Some people have half-baked knowledge about sound perception being logarithmic, which causes them to make half-baked reasonings like the following. A sound of 98 dB(A) is annoyingly loud, but if we can reduce it to 95 dB(A), it is only half the power, therefore only half as annoying! Right and wrong. The power is indeed halved (and the amplitude reduced to a fraction 0.71), but the perceived loudness is only 3 dB lower. Since a 1 dB difference is at the limit of being unnoticeable, 3 dB is only just above barely noticeable. 95 dB(A) is still mighty loud and unless other characteristics of the sound have changed, it will be only slightly less annoying than at 98 dB(A). The same reasoning is often applied to hearing damage, which is equally wrong because the relation between loudness and hearing damage is not linear as well.

Remember that all this does not only apply to sliders. It also applies to rotating knobs (although these are quite rare in software, but you bet that all potentiometers of decent audio equipment have an exponential characteristic) and menus with volume presets. It also counts for equalisers, because these are volume controls in their own right, even if they only control a part of the frequency spectrum. After reading this text it should be clear that implementing volume controls is not exact science except in well-controlled situations. However, the core message you should take home is: volume must be exponential, or at least look like it!

About Frequency Controls and Analysis

This is somewhat less of an issue, because few applications have to deal with frequencies at the user end. However, for those that do a similar story holds, but with a slight difference. The human sensation of ‘tone’ is also far from linear. But it is not exactly exponential either. At the low frequency side, it is more linear, while at the high frequency side it is exponential. However, an exponential curve is a much better overall approximation than a linear curve. So please, no linear frequency controls either! You would not want to listen to a piano tuned to a linear scale.

This does not only apply to sound generation but also to sound analysis. If you want to create a spectral analysis, the graph should have a logarithmic scale (on both axes, frequency and amplitude) unless there are specific reasons to use a linear scale. With a linear frequency scale all low frequencies will be squeezed into a few lines while the high frequencies will be smeared over a wide area. Mind that even though the audible sound range reaches until 20kHz, “high frequencies” already start at ±2kHz! The most interesting stuff in music happens below 2 kHz. For speech, you can't do much with frequencies above 4kHz (that's why telephones filter these out). Yet these would occupy 80% of a linear spectrogram!

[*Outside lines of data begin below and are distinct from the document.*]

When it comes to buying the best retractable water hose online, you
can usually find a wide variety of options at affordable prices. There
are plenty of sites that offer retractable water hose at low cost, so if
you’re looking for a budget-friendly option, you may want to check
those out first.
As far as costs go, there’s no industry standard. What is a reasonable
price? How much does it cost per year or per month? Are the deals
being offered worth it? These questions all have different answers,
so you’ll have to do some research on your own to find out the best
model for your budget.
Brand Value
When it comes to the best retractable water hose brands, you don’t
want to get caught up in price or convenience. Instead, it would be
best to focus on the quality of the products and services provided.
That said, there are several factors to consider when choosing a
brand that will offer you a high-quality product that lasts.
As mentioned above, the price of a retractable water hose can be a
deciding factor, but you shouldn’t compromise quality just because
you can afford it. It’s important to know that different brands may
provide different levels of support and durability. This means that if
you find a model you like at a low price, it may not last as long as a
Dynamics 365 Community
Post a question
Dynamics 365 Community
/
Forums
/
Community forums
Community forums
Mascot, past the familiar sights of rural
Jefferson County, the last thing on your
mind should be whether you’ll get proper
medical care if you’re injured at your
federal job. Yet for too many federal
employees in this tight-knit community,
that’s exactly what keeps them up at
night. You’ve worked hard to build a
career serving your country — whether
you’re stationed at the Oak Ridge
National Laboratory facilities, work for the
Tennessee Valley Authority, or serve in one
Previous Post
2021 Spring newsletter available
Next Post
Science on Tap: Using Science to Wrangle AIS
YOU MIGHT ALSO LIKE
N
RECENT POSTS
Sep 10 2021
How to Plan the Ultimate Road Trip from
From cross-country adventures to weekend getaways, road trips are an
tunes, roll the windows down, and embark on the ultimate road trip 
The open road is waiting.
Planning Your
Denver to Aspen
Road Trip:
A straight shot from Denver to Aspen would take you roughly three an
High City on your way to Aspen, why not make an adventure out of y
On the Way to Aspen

Unfortunately it is not easy to generate a spectrum with a logarithmic frequency axis. FFT's are linear and the only way of getting a log scale from an FFT is to warp the output, resulting in poor resolution at the low frequencies and exaggerated resolution at the high frequencies. To counter this, one could take an FFT of a resolution so high that it is accurate enough even at the lowest frequencies. That will however result in poor temporal resolution at high frequencies. There is no such thing as a variation on the FFT which produces a log scale right away, but other approaches can be used, for instance a filter bank with filters whose bandwidth increases with frequency. The only problem with that approach is that the time interval of the lower frequency filters needs to be longer than the higher frequencies, which makes it difficult to provide a unified frequency response at any given time.

©2002-2016 Alexander Thomas [contact]

(1): A funny example of this is the BBC video player that was embedded in news article pages around the year 2012. It had a Spinal Tap-inspired volume slider that goes all the way up to eleven but because it is linear, the difference between 10 and 11 is completely unnoticeable. There is hardly even any perceivable increase in volume between 8 and 11.

(2): This equation may not be strictly mathematically correct, but it is sufficiently valid for all intents and purposes in this text.